AI Is Reshaping the Global Pharma Operating Model
The strategic significance of Novo Nordisk’s Bengaluru operations extends beyond one company’s expansion strategy. Across the pharmaceutical industry, AI adoption is accelerating rapidly across drug discovery, regulatory intelligence, pharmacovigilance, trial optimization, manufacturing analytics, patient monitoring, and commercialization operations.

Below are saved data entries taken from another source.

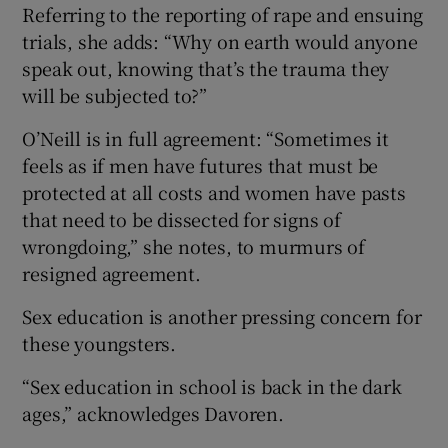
Referring to the reporting of rape and ensuing
trials, she adds: “Why on earth would anyone
speak out, knowing that’s the trauma they
will be subjected to?”
O’Neill is in full agreement: “Sometimes it
feels as if men have futures that must be
protected at all costs and women have pasts
that need to be dissected for signs of
wrongdoing,” she notes, to murmurs of
resigned agreement.
Sex education is another pressing concern for
these youngsters.
“Sex education in school is back in the dark
ages,” acknowledges Davoren.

The global AI-in-pharma market is projected to exceed US$15-20 billion by 2030 as pharmaceutical enterprises invest heavily in intelligent automation, predictive analytics, scientific computing, and digital health ecosystems. However, industry experts emphasize that the most immediate productivity gains from AI are often occurring not inside laboratories, but across operational and regulatory workflows that traditionally involve large-scale manual processing, documentation complexity, and fragmented data systems.
This includes:
- regulatory documentation preparation,
- adverse-event monitoring,
- compliance reporting,
- clinical data interpretation,
- scientific literature analysis,
- and enterprise knowledge management.
Novo Nordisk’s Bengaluru strategy appears closely aligned with this broader industry direction.